Я сам на железке с четырнадцати лет. Пришел учеником слесаря в депо, где работали родители. Работали сутками, без сна и отдыха. До сих пор при любой удобной возможности засыпаю. Спать – мое любимое занятие. Так что двадцать минут сна из «Рамзая» – это не про меня. Я не разведчик, знаете ли. Максимум – китайский шпион. Люблю существовать во сне. Это главное утешение человечества. И самая доступная форма для творчества. Во сне компенсируются все проблемы реальности. Но иногда кажется, что ты владеешь сном, а на самом деле сон владеет тобой. Это очень опасно. Незаметно погружаешься, растворяешься, сливаешься с миром, теряешь повседневное ощущение себя, отказываешься от личного представления о собственном «Я», перебарываешь несовместимость сознания со смертью, избавляешься от боли ее раздельности. Морфей и Танатос, как известно, братья. Не зря говорят, сон – это маленькая смерть. Заснуть можно так, что и просыпаться не захочется. И наоборот. Слава богу, меня до сих пор спасала работа. Если бы не театр, который тоже своего рода сновидение, я уединялся бы на своей даче и остаток жизни проводил бы во сне. Но у меня еще дочь, а у нее много друзей, и все они приезжают к нам на дачу шуметь и отдыхать.

Еще я люблю белый хлеб. Моя жена замечательно печет.
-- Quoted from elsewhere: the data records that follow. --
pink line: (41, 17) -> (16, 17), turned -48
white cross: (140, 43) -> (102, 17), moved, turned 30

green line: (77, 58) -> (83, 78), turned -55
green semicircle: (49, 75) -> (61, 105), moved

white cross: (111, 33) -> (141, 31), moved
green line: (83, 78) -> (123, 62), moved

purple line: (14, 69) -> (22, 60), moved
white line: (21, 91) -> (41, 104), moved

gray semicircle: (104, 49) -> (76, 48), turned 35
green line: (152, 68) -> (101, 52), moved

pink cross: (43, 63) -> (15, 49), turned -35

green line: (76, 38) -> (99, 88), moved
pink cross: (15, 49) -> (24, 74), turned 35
Черного наелся в детстве.

– А как вы решили стать артистом?

– Всерьез артистом захотел стать не слишком рано и не слишком поздно – в армии. Знаете, самое тоскливое время – сразу после призыва в ноябре, когда впереди целых два года службы, а вокруг только и разговоры, что, пока еще не принял присягу, можно спокойно сбежать… Нас однажды повезли на полигон. На Можайском шоссе сзади нашего армейского грузовика пристроился громадный черный ЗИМ (я такие только в кино раньше видел), а за рулем никого. Как же так? И вот на светофоре автомобиль вырулил вперед. Наши машины встали рядом. Когда включился зеленый, ЗИМ не тронулся – мотор заглох. Наш водитель со старшиной выскочили к нему. Нас, солдат, попросили подтолкнуть, чтобы разогнать машину. Когда помогли, из левой дверцы вышел маленький серьезный человечек, почти ребенок, со сморщенным, как печеное яблочко, лицом. Тоненьким голоском пропищал: «Ребята, большое спасибо! Приходите в наш цирк. Спросите народного артиста Михаила Румянцева, и вас пропустят».

Да, это был великий клоун Карандаш. И я совершенно точно помню, как во мне в одну секунду проросло: тоже так хочу! С той встречи другой идеи больше не было.
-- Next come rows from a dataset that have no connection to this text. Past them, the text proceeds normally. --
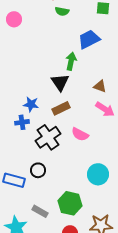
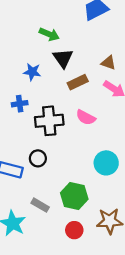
green arrow: (71, 61) -> (49, 34), moved, turned 102
blue star: (31, 104) -> (32, 72), moved
brown rectangle: (61, 108) -> (78, 82), moved
black cross: (48, 137) -> (49, 121), turned 30

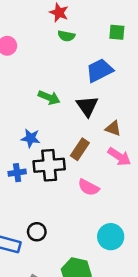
black triangle: (63, 58) -> (87, 106), moved
brown rectangle: (78, 82) -> (80, 149), turned -30
black cross: (49, 121) -> (49, 165), moved

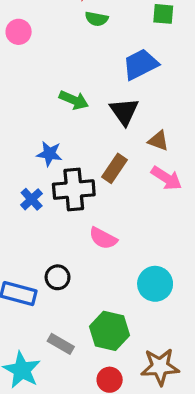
blue cross: (17, 173) -> (32, 199), turned -35
pink semicircle: (89, 187) -> (103, 238), moved

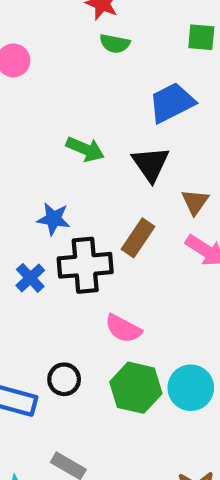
brown triangle: (158, 141) -> (195, 202), turned 45
green hexagon: (110, 331) -> (136, 388), moved

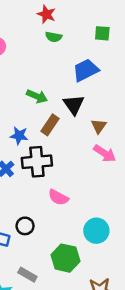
brown rectangle: (138, 238) -> (50, 125), moved
green hexagon: (136, 388) -> (65, 258), moved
Конечно, артистом цирка я быть не мог. Для этого с самого детства нужны подготовка, тренировки. На эстраду меня тоже не взяли бы. Слух есть, а гортань хрипящая, голос слабый, артикуляция невнятная. Что остается незадачливому, но честолюбивому пацану из маленького городка? Правильно, стать актером театра и кино.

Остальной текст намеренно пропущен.